The study was done at the University of Central Florida and published in the Journal of of the Association For Consumer Research and basically used basic psychology to see how mirrors affect eating unhealthy food. The test that they put participants up to including asking them to choose to eat either a fruit salad or a piece of cake. Obviously in this situation the fruit salad is representing a healthy option, while the cake is representing an unhealthy one.
Some of the participants were in rooms with mirrors, and some of them were in rooms without mirrors. The research did not conclude that the participants in the mirrored room necessarily chose the healthy fruit salad over the unhealthy cake, but when they did eat the cake the participants in the mirrored rooms got less satisfaction from eating it than they did if there was not a mirror around.
The reasoning behind this has to do with the fact that having a mirror around makes us more accountable to our choices since we feel on display and have to take responsibility for them. Eating cake or some other “off limits” food is made more enjoyable by the fact that we’re getting away with eating it, so if we’re not actually getting away with anything it just might not taste as good to us.
This is obviously important to think about, because we might end up eating things that we really don’t even love just because we perceive them as junk food. To fix this, we might consider putting a mirror in our kitchen which could affect the choices that we make when we go in there to grab a snack.

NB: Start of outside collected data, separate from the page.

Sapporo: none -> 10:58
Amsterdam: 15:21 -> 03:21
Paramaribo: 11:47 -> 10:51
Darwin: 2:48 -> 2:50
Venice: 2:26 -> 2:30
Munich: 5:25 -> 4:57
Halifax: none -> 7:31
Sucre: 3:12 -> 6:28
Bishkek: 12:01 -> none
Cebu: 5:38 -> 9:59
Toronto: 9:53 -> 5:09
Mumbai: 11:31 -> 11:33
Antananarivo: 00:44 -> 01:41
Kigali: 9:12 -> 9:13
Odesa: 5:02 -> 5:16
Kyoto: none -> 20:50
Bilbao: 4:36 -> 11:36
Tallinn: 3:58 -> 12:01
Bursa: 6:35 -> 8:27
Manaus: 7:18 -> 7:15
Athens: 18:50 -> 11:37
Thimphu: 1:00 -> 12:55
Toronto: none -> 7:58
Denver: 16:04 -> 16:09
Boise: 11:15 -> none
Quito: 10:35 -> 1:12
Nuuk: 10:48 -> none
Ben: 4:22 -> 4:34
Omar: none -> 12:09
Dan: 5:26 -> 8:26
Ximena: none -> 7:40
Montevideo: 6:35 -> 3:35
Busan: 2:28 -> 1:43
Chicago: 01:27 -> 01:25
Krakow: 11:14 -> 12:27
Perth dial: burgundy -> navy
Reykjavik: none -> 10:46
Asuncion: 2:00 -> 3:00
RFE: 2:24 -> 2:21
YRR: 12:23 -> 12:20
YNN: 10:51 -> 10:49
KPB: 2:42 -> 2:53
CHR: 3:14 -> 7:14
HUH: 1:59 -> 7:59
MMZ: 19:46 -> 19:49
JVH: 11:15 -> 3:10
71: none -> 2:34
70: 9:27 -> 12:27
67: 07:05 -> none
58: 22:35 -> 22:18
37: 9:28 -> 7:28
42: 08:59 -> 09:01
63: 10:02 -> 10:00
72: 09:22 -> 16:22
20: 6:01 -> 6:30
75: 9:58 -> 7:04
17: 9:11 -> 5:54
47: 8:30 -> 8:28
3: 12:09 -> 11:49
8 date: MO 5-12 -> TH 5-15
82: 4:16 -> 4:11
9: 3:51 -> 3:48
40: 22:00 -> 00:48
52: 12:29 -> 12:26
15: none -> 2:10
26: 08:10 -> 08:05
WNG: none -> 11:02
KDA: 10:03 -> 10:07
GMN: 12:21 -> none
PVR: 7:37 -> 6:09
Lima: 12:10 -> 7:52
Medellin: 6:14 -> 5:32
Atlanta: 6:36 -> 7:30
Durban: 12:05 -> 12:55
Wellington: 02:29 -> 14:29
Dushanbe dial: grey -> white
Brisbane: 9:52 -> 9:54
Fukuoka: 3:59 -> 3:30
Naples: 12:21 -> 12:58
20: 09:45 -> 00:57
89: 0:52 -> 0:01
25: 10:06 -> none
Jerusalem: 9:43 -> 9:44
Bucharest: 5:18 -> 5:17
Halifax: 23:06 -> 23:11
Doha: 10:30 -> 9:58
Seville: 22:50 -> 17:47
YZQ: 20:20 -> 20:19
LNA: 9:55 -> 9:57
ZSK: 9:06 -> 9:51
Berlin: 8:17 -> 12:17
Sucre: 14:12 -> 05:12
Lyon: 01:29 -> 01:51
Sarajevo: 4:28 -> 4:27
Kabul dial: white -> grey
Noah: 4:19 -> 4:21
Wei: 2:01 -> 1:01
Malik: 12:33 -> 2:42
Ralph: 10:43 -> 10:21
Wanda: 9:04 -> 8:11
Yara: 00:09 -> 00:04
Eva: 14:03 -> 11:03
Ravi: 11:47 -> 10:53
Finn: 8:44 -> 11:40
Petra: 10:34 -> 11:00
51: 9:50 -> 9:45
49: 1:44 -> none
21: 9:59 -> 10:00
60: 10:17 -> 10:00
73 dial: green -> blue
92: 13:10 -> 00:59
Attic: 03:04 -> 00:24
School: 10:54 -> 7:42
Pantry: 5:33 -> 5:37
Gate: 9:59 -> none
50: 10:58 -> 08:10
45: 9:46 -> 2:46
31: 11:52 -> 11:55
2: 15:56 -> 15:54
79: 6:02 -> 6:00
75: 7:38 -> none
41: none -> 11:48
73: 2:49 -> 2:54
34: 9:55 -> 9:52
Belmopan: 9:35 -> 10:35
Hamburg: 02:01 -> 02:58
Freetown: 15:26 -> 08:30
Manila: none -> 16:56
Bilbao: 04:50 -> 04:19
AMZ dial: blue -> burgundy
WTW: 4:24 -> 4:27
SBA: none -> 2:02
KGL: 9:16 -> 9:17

“A glance in the mirror tells people more than just about their physical appearance,” says marketing professor Ata Jami, Ph.D. in a press release. “[The mirror] enables them to view themselves objectively and helps them to judge themselves and their behaviors in a same way that they judge others.”
Interestingly these findings only hold up when the food is chosen by the participant though, so it doesn’t make a difference either way whether there is a mirror in the room when you are served a meal at a friend’s house. By that point it can be important who you’re eating with, since how much our company is eating can affect how much we eat as well. Studies done on adults, children, and animals have all showed that we eat more when we are in groups than when we are alone hands down. So if you really want to drop a few, eat at home. Near a mirror.